> _What is needed_: Gather every line in the records below that contains the word "κατάστημα".

> _The data_:

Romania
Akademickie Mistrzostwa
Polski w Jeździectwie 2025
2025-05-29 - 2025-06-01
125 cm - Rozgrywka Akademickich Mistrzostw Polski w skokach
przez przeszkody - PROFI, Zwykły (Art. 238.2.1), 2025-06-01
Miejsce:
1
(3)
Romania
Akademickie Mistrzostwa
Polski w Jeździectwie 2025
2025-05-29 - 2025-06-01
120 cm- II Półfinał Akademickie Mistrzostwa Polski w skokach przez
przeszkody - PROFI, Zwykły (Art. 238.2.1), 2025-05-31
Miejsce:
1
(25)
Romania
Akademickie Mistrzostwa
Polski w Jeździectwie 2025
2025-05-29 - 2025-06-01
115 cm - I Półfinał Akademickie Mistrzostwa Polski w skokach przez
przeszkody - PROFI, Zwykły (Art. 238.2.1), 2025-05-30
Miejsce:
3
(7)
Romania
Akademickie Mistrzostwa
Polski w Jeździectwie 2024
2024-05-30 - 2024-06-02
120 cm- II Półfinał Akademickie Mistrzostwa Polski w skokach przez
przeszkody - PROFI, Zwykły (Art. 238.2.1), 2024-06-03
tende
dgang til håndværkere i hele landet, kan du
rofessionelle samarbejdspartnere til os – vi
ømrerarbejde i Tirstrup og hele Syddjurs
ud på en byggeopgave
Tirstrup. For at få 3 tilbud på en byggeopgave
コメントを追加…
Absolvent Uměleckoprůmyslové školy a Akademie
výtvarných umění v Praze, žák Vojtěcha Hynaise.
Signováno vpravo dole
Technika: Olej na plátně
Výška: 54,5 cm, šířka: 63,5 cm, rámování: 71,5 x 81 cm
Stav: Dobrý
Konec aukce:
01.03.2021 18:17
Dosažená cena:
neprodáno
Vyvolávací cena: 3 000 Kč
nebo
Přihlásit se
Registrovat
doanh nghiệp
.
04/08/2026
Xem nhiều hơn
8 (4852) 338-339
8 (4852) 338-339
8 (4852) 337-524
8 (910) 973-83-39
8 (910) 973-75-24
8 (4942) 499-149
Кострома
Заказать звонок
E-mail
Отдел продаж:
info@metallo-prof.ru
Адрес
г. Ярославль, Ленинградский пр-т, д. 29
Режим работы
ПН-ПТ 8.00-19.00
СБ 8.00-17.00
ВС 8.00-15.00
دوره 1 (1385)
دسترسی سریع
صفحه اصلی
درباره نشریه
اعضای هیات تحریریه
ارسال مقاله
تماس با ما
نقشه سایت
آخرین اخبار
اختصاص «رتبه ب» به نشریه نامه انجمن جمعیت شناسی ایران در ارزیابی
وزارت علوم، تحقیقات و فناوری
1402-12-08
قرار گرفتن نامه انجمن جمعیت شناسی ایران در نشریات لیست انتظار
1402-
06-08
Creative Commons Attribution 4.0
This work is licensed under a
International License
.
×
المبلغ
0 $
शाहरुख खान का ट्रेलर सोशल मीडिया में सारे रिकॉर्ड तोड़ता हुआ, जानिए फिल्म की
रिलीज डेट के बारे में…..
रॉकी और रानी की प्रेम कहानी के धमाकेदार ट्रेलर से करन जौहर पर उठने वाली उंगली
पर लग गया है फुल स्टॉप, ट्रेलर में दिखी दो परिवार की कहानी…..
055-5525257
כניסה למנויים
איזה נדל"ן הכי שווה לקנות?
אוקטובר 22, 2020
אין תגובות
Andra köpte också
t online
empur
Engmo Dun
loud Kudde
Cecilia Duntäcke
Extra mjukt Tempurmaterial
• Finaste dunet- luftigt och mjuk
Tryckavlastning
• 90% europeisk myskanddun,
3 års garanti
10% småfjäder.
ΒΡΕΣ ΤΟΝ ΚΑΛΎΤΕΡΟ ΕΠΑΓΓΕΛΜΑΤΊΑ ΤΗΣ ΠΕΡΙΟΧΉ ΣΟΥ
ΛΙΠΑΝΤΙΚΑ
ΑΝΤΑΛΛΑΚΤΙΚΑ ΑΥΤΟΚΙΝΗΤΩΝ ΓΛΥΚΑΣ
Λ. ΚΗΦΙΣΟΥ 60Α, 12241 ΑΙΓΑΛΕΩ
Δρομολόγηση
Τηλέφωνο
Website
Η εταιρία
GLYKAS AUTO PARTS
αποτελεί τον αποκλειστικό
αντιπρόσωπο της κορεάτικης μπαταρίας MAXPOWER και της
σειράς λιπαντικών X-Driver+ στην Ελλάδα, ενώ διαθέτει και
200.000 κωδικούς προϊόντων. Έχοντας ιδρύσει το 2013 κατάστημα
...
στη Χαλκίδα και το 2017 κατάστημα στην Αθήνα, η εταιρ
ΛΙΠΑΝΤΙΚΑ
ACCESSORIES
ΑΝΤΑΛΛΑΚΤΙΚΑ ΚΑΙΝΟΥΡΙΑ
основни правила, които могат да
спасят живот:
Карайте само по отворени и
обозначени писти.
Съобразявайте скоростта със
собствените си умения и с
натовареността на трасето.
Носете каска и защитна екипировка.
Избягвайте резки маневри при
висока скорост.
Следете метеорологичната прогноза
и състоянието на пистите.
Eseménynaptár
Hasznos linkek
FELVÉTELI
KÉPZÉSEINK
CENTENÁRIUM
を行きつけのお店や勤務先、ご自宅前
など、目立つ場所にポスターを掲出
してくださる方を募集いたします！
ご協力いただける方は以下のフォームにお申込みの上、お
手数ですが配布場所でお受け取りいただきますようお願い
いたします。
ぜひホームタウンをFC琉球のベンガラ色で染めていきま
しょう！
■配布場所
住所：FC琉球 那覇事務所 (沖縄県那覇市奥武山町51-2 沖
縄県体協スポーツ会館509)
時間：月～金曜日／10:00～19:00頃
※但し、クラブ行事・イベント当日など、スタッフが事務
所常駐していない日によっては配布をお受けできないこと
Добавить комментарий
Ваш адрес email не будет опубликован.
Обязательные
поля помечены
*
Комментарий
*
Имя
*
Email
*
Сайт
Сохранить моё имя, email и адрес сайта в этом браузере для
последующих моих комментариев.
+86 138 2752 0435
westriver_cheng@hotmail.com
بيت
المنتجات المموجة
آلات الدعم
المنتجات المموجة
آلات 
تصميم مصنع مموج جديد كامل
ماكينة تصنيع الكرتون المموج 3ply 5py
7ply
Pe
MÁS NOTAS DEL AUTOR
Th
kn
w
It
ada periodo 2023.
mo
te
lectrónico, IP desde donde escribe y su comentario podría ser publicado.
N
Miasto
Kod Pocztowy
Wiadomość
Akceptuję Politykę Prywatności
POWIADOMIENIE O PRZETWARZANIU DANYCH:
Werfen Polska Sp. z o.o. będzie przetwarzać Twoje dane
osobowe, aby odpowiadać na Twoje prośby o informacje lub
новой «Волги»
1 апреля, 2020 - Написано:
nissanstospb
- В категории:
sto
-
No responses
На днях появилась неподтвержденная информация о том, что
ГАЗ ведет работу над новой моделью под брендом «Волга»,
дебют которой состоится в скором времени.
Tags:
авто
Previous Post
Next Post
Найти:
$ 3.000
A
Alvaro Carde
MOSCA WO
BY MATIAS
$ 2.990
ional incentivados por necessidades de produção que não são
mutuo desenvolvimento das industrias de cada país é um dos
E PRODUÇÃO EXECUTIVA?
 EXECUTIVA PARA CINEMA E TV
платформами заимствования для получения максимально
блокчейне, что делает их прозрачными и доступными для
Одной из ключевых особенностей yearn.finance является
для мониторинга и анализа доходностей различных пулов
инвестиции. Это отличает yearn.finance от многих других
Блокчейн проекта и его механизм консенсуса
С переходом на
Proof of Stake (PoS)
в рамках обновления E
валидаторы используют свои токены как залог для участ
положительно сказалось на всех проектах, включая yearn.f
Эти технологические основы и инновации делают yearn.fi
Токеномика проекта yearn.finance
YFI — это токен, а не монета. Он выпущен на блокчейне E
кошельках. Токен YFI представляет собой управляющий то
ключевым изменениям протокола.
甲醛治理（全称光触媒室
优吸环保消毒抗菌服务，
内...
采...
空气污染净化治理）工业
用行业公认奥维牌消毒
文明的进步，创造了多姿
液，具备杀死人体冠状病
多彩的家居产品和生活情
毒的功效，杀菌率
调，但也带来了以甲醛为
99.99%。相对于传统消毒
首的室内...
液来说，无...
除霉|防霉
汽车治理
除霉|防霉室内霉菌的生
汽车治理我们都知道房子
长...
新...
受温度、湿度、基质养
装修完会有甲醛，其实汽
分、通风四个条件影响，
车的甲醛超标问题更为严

> _Task response_:
200.000 κωδικούς προϊόντων. Έχοντας ιδρύσει το 2013 κατάστημα
στη Χαλκίδα και το 2017 κατάστημα στην Αθήνα, η εταιρ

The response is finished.